Cox analysis was used to construct a statistical model, with prognosis as the dependent variable and clinical indicators as the dependent variables. Cox multivariate regression analysis showed that ISS stage and Ig reconstitution were independent risk factors for the survival prognosis of patients with MM (P < 0.05, ).

Table 3. Cox analysis of independent indicators for prognosing long-term outcome.

Discussion

Many studies believe that sequential ASCT with high-dose chemotherapy is still the preferred treatment for MM patients aged under 65 years old who can tolerate strong chemotherapy [Citation15,Citation16]. However, despite the rapid development of ASCT has developed rapidly in clinical trials and practice, there is a lack of sufficient data on older patients, leaving clinicians with limited guidance in managing this age group effectively. Moreover, the number of cases of MM in the elderly population increased significantly, and the median age of MM increased from 70 to 74 [Citation17]. Therefore, it is urgent to collect and study the treatment data, specifically focusing on ASCT in older patients with MM.

One of the main concerns regarding ASCT for elderly patients is the potential for serious complications. Increased researchers pay attention to the ASCT treatment on elderly patients [Citation18,Citation19]. In cases where elderly patients are in good physical condition without serious complications, the upper age limit for ASCT can be extended to 75 years [Citation20]. In the present study, no patients died during the ASCT procedure and any complications that arose improved after corresponding treatments.

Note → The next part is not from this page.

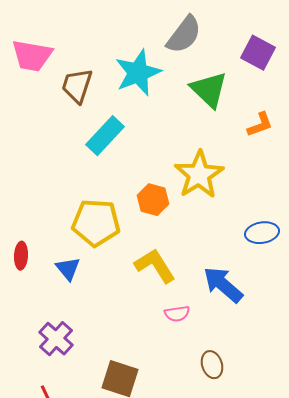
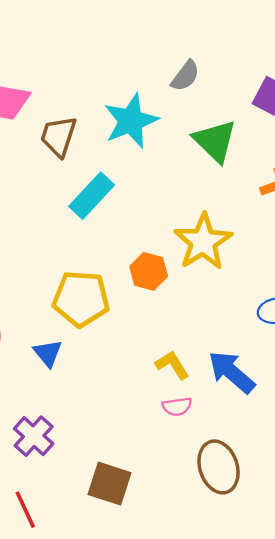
gray semicircle: (184, 35) -> (185, 76), size x0.7
yellow L-shape: (155, 266) -> (172, 365), moved, size x0.7
brown ellipse: (212, 365) -> (219, 467), size x1.6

Polyclonal immunoglobulin refers to a mixture of monoclonal antibodies produced after being stimulated by multiple pathogens [Citation21]. A variety of protective antibodies are produced by the multiple B cells [Citation22]. MM is usually accompanied by a decrease in immunoglobulin levels, which leads to a higher risk of infection and mortality [Citation23]. This decline is attributed to the aberrant proliferation of plasma cells and the excessive secretion of monoclonal Igs, which suppresses the synthesis of normal polyclonal Igs [Citation24]. This study retrospectively collected data from older patients with MM and analyzed the levels of Ig reconstitution after ASCT. A total of 93 patients with MM were included, and 39 out of 67 patients with MM achieved normal Igs levels 12 months after ASCT. The results of Igs detection within 12 months after ASCT indicated that Ig reconstitution had occurred in more than half of the patients. Furthermore, a comparison of clinical characteristics between the Ig reconstitution group and the immunoparesis group revealed that the only discrepant factor was the ISS stage. This result documented that patients with lower ISS grades were more likely to experience immune reconstruction.

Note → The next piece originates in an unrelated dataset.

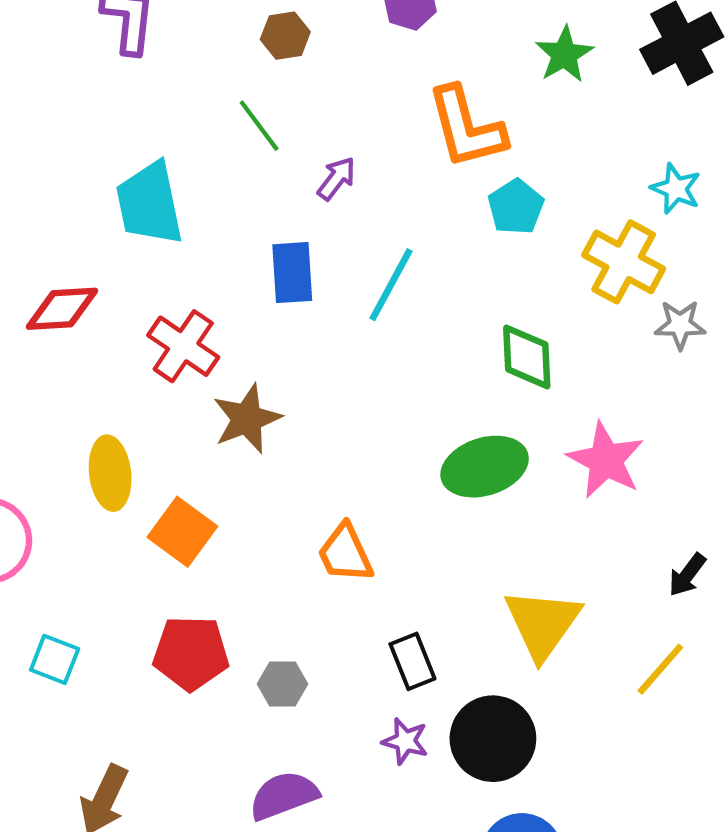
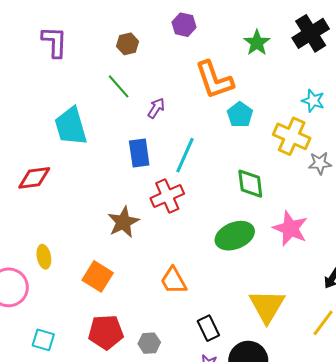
red cross: (183, 346) -> (167, 196), moved, turned 36
yellow ellipse: (110, 473) -> (44, 257), moved, size x0.7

The preservation of uninvolved Igs in patients newly diagnosed patients with MM is correlated with the progression of MM and it can predict the OS outcomes of MM [Citation25]. Low expression of uninvolved Igs is related to poor clinical status and short PFS, making it an independent risk factor for screening the prognosis of patients with MM [Citation26]. In the current observation, we estimated the Ig levels in older patients with MM. The prognostic analysis documented that patients with Ig reconstitution had prolonged OS and PFS, indicating that the recovery of Igs could serve as a predictor for the prognosis of patients with MM. The Cox regression method also reflected that Ig constitution and ISS stage were independent indicators of outcomes of patients with MM. However, the sample size of this study was relatively small, and only fewer indicators were included. Therefore, further research with a larger sample size, increased clinical indicators, and long-term follow-up is necessary to certify the current results and identify more valuable prognostic biomarkers.

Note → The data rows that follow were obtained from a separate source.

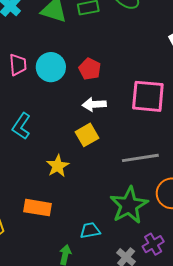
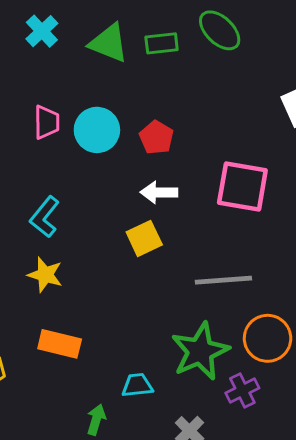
yellow star: (58, 166) -> (45, 275), moved, turned -30
purple cross: (153, 244) -> (242, 391), moved

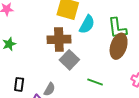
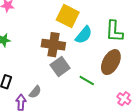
green L-shape: (117, 28) -> (114, 31), moved
green line: (95, 82) -> (87, 81), moved

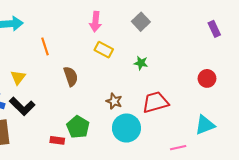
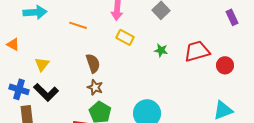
orange line: (45, 46) -> (78, 25), moved, turned -54
brown star: (114, 101) -> (95, 87), moved
red trapezoid: (155, 102) -> (197, 51), moved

In a word, the percentage of Igs reconstitution increased within 12 months after ASCT. The patients with Ig reconstitution had lower ISS stages. Ig reconstitution after 12 months of ASCT was associated with prolonged OS and PFS.

Disclosure statement

No potential conflict of interest was reported by the author(s).

Additional information

Funding

The author(s) reported there is no funding associated with the work featured in this article.